Some police forces now have a department that view footage of bad driving recorded on motorists video cameras and take action against such driving. This includes footage taken by cyclists. There are rules about storage and sending the footage etc...check your local force to see if they are doing this. There are so many vehicles now that have cameras that its a good way to help prevent bad driving. Its only the tip of the iceberg, but the more we as motorists and cyclists make bad driving unacceptable by highlighting it (such as happened with drink driving), the safer it will be. I have a go pro which records for about 2 + hours and would have no hesitation in forwarding footage to our local force.


----------



## randynewmanscat (8 Jan 2019)

Long time ago I was driving along the A6 from New Mills to Stockport in the afternoon exodus. Through Hazel Grove is two lane and very busy, the lanes are not the widest and it is hairy for cyclists there. A transit tipper was in front of me and we both passed a rider, a mid twenties man on an old "racing bike". We got stopped at lights and the cyclist filtered up the inside to the stop line. Lights went to green and he set off which meant the transit driver had to overtake him again which seemed to cause him anger. When he got the chance to pass the bike he made sure to immediately cut back almost to the kerb causing the man on the bike to brake, the rider threw his arm up in anger and carried on. Next set of lights I was still behind the transit stopped for the red signal and the cyclist rode up and remonstrated through the nearside window of the transit. The driver got out immediately and walked round to the kerb, without pause he set about the cyclist but made the mistake of picking on the wrong person. I watched as they scuffled on the pavement and within a few seconds the cyclist had the better of the driver and got in a series of fierce blows to the man's face. The driver realised it was a mistake to vent fury without knowing his enemy and made his way back to his cab while the cyclist gave the passenger door a severe kicking.
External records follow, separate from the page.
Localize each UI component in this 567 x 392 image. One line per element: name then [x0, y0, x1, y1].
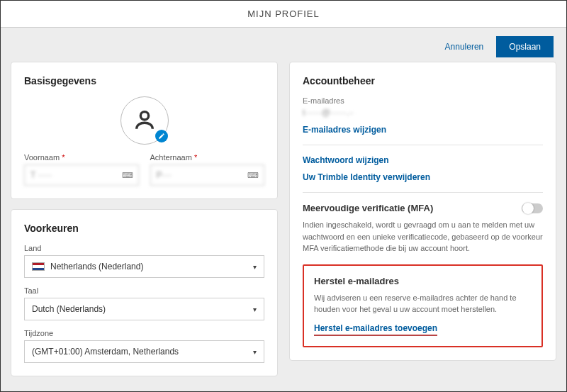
svg-point-0 — [140, 111, 148, 119]
recovery-desc: Wij adviseren u een reserve e-mailadres … — [314, 292, 532, 315]
timezone-select[interactable]: (GMT+01:00) Amsterdam, Netherlands ▾ — [24, 340, 264, 363]
country-value: Netherlands (Nederland) — [50, 262, 143, 271]
actions-row: Annuleren Opslaan — [1, 28, 566, 62]
mfa-toggle[interactable] — [522, 203, 543, 213]
divider — [303, 145, 543, 145]
lastname-label: Achternaam * — [150, 153, 265, 162]
language-label: Taal — [24, 286, 264, 295]
language-select[interactable]: Dutch (Nederlands) ▾ — [24, 298, 264, 320]
timezone-label: Tijdzone — [24, 329, 264, 337]
country-label: Land — [24, 244, 264, 252]
divider — [303, 192, 543, 193]
timezone-value: (GMT+01:00) Amsterdam, Netherlands — [32, 347, 179, 357]
edit-avatar-icon[interactable] — [155, 130, 168, 142]
flag-nl-icon — [32, 262, 45, 271]
language-value: Dutch (Nederlands) — [32, 304, 106, 314]
save-button[interactable]: Opslaan — [496, 36, 554, 57]
basics-card: Basisgegevens Voornaam * — [11, 62, 278, 199]
keyboard-icon: ⌨ — [247, 171, 259, 180]
recovery-email-section: Herstel e-mailadres Wij adviseren u een … — [303, 264, 543, 347]
mfa-desc: Indien ingeschakeld, wordt u gevraagd om… — [303, 219, 543, 254]
preferences-heading: Voorkeuren — [24, 223, 264, 234]
preferences-card: Voorkeuren Land Netherlands (Nederland) … — [11, 209, 278, 376]
page-title: MIJN PROFIEL — [247, 9, 320, 19]
mfa-title: Meervoudige verificatie (MFA) — [303, 203, 433, 213]
account-heading: Accountbeheer — [303, 75, 543, 86]
change-password-link[interactable]: Wachtwoord wijzigen — [303, 155, 543, 165]
change-email-link[interactable]: E-mailadres wijzigen — [303, 125, 543, 135]
account-card: Accountbeheer E-mailadres t·······@·····… — [289, 62, 556, 361]
chevron-down-icon: ▾ — [253, 306, 257, 313]
basics-heading: Basisgegevens — [24, 75, 264, 86]
avatar[interactable] — [120, 96, 169, 145]
cancel-link[interactable]: Annuleren — [445, 42, 484, 52]
delete-identity-link[interactable]: Uw Trimble Identity verwijderen — [303, 172, 543, 182]
email-value: t·······@·······.·· — [303, 108, 543, 118]
user-icon — [133, 108, 157, 134]
firstname-label: Voornaam * — [24, 153, 139, 162]
keyboard-icon: ⌨ — [122, 171, 133, 180]
recovery-title: Herstel e-mailadres — [314, 276, 532, 286]
add-recovery-email-link[interactable]: Herstel e-mailadres toevoegen — [314, 323, 437, 336]
chevron-down-icon: ▾ — [253, 263, 257, 271]
country-select[interactable]: Netherlands (Nederland) ▾ — [24, 255, 264, 278]
chevron-down-icon: ▾ — [253, 348, 257, 356]
page-header: MIJN PROFIEL — [1, 1, 566, 28]
email-label: E-mailadres — [303, 96, 543, 105]
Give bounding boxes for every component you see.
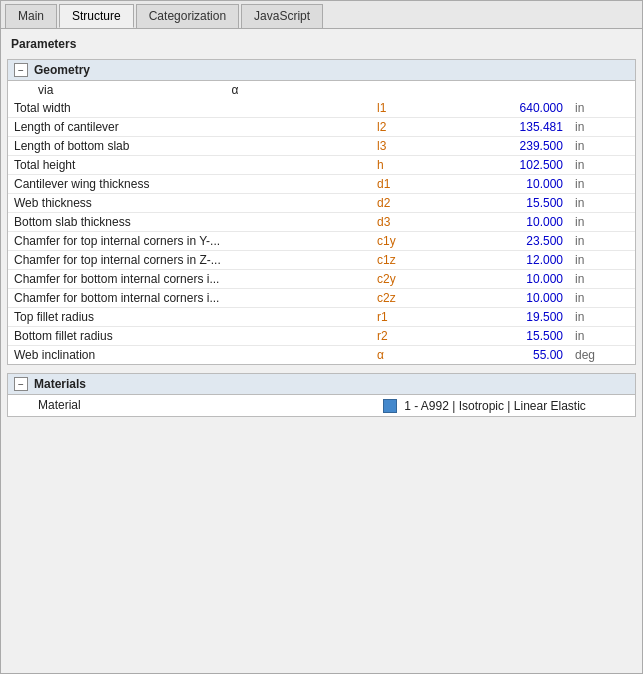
row-value-4: 10.000 bbox=[437, 175, 569, 194]
via-label: via bbox=[8, 81, 202, 99]
row-unit-4: in bbox=[569, 175, 635, 194]
geometry-row-5: Web thickness d2 15.500 in bbox=[8, 194, 635, 213]
geometry-row-8: Chamfer for top internal corners in Z-..… bbox=[8, 251, 635, 270]
row-unit-6: in bbox=[569, 213, 635, 232]
row-unit-12: in bbox=[569, 327, 635, 346]
row-unit-2: in bbox=[569, 137, 635, 156]
geometry-row-10: Chamfer for bottom internal corners i...… bbox=[8, 289, 635, 308]
row-symbol-11: r1 bbox=[371, 308, 437, 327]
row-value-3: 102.500 bbox=[437, 156, 569, 175]
materials-panel: − Materials Material 1 - A992 | Isotropi… bbox=[7, 373, 636, 417]
materials-collapse-btn[interactable]: − bbox=[14, 377, 28, 391]
geometry-row-12: Bottom fillet radius r2 15.500 in bbox=[8, 327, 635, 346]
row-name-8: Chamfer for top internal corners in Z-..… bbox=[8, 251, 371, 270]
row-symbol-3: h bbox=[371, 156, 437, 175]
row-name-3: Total height bbox=[8, 156, 371, 175]
row-unit-0: in bbox=[569, 99, 635, 118]
content-area: Parameters − Geometry via α bbox=[1, 29, 642, 673]
row-value-2: 239.500 bbox=[437, 137, 569, 156]
row-name-2: Length of bottom slab bbox=[8, 137, 371, 156]
geometry-row-3: Total height h 102.500 in bbox=[8, 156, 635, 175]
row-symbol-10: c2z bbox=[371, 289, 437, 308]
materials-table: Material 1 - A992 | Isotropic | Linear E… bbox=[8, 395, 635, 416]
row-symbol-8: c1z bbox=[371, 251, 437, 270]
geometry-row-1: Length of cantilever l2 135.481 in bbox=[8, 118, 635, 137]
row-unit-3: in bbox=[569, 156, 635, 175]
row-symbol-4: d1 bbox=[371, 175, 437, 194]
row-name-0: Total width bbox=[8, 99, 371, 118]
geometry-row-7: Chamfer for top internal corners in Y-..… bbox=[8, 232, 635, 251]
geometry-row-13: Web inclination α 55.00 deg bbox=[8, 346, 635, 365]
row-value-5: 15.500 bbox=[437, 194, 569, 213]
row-unit-9: in bbox=[569, 270, 635, 289]
row-value-0: 640.000 bbox=[437, 99, 569, 118]
row-symbol-13: α bbox=[371, 346, 437, 365]
row-value-13: 55.00 bbox=[437, 346, 569, 365]
material-text: 1 - A992 | Isotropic | Linear Elastic bbox=[404, 399, 586, 413]
row-value-8: 12.000 bbox=[437, 251, 569, 270]
row-symbol-1: l2 bbox=[371, 118, 437, 137]
row-unit-10: in bbox=[569, 289, 635, 308]
material-row: Material 1 - A992 | Isotropic | Linear E… bbox=[8, 395, 635, 416]
tab-categorization[interactable]: Categorization bbox=[136, 4, 239, 28]
row-value-1: 135.481 bbox=[437, 118, 569, 137]
row-symbol-0: l1 bbox=[371, 99, 437, 118]
geometry-label: Geometry bbox=[34, 63, 90, 77]
geometry-row-2: Length of bottom slab l3 239.500 in bbox=[8, 137, 635, 156]
materials-label: Materials bbox=[34, 377, 86, 391]
row-symbol-9: c2y bbox=[371, 270, 437, 289]
row-name-4: Cantilever wing thickness bbox=[8, 175, 371, 194]
row-value-9: 10.000 bbox=[437, 270, 569, 289]
geometry-panel: − Geometry via α Total width l1 640.000 bbox=[7, 59, 636, 365]
row-name-7: Chamfer for top internal corners in Y-..… bbox=[8, 232, 371, 251]
row-symbol-7: c1y bbox=[371, 232, 437, 251]
tab-bar: Main Structure Categorization JavaScript bbox=[1, 1, 642, 29]
tab-main[interactable]: Main bbox=[5, 4, 57, 28]
material-value: 1 - A992 | Isotropic | Linear Elastic bbox=[353, 395, 635, 416]
material-label: Material bbox=[8, 395, 353, 416]
row-name-6: Bottom slab thickness bbox=[8, 213, 371, 232]
main-window: Main Structure Categorization JavaScript… bbox=[0, 0, 643, 674]
tab-structure[interactable]: Structure bbox=[59, 4, 134, 28]
row-symbol-6: d3 bbox=[371, 213, 437, 232]
row-name-5: Web thickness bbox=[8, 194, 371, 213]
row-unit-11: in bbox=[569, 308, 635, 327]
row-value-11: 19.500 bbox=[437, 308, 569, 327]
row-name-1: Length of cantilever bbox=[8, 118, 371, 137]
row-unit-8: in bbox=[569, 251, 635, 270]
section-title: Parameters bbox=[7, 35, 636, 53]
geometry-row-4: Cantilever wing thickness d1 10.000 in bbox=[8, 175, 635, 194]
row-name-11: Top fillet radius bbox=[8, 308, 371, 327]
via-symbol: α bbox=[202, 81, 364, 99]
tab-javascript[interactable]: JavaScript bbox=[241, 4, 323, 28]
row-symbol-2: l3 bbox=[371, 137, 437, 156]
materials-header: − Materials bbox=[8, 374, 635, 395]
row-unit-5: in bbox=[569, 194, 635, 213]
geometry-row-9: Chamfer for bottom internal corners i...… bbox=[8, 270, 635, 289]
geometry-rows-table: Total width l1 640.000 in Length of cant… bbox=[8, 99, 635, 364]
row-name-9: Chamfer for bottom internal corners i... bbox=[8, 270, 371, 289]
geometry-table: via α bbox=[8, 81, 635, 99]
row-name-12: Bottom fillet radius bbox=[8, 327, 371, 346]
geometry-collapse-btn[interactable]: − bbox=[14, 63, 28, 77]
row-unit-7: in bbox=[569, 232, 635, 251]
via-row: via α bbox=[8, 81, 635, 99]
row-value-6: 10.000 bbox=[437, 213, 569, 232]
row-symbol-12: r2 bbox=[371, 327, 437, 346]
geometry-row-6: Bottom slab thickness d3 10.000 in bbox=[8, 213, 635, 232]
row-unit-1: in bbox=[569, 118, 635, 137]
row-symbol-5: d2 bbox=[371, 194, 437, 213]
row-value-12: 15.500 bbox=[437, 327, 569, 346]
row-name-13: Web inclination bbox=[8, 346, 371, 365]
material-color-swatch bbox=[383, 399, 397, 413]
geometry-header: − Geometry bbox=[8, 60, 635, 81]
geometry-row-0: Total width l1 640.000 in bbox=[8, 99, 635, 118]
geometry-row-11: Top fillet radius r1 19.500 in bbox=[8, 308, 635, 327]
row-value-10: 10.000 bbox=[437, 289, 569, 308]
row-value-7: 23.500 bbox=[437, 232, 569, 251]
row-name-10: Chamfer for bottom internal corners i... bbox=[8, 289, 371, 308]
row-unit-13: deg bbox=[569, 346, 635, 365]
The lights had turned to green a minute or more earlier and the traffic was held up by the spectacle. I saw it all and was squarely on the cyclists side, I deplore violence but I felt some pleasure at seeing a bully receiving an education. The man defended himself and went too far in damaging the vehicle after the driver had obviously had enough of a beating but to put myself in his shoes I might have behaved the same, the driver attacked him by driving dangerously and then again with his fists.
One of the many reasons I left Britain was because of the anger of some people on the roads, in pubs and shops. They are a plague and must put a lot of individual effort into pissing off normal people as it seems to happen with alarming regularity. I used to take an evening ride along the lanes of North Cheshire and as cycling became more popular I encountered more cyclists and often groups of cyclists out on the lanes, with that I encountered an increased hostility from drivers. Drivers became pissed off at being slowed down along the roads and I was shocked at how many of them would "teach the biker a lesson" by driving super close past them or violently cutting back in front as they passed. I certainly hold the gutter press and the likes of Jeremy Clarkson responsible for egging on the angry of Britain, a read of the usual papers below the line comments on cycling stories tells you that there are some very unstable people at large. 
My award for car most likely to feature in road altercations goes to the Audi S3 hatchback.


----------



## Johnno260 (8 Jan 2019)

I stick mostly to the back lanes to avoid the worst traffic now, the views better there anyway.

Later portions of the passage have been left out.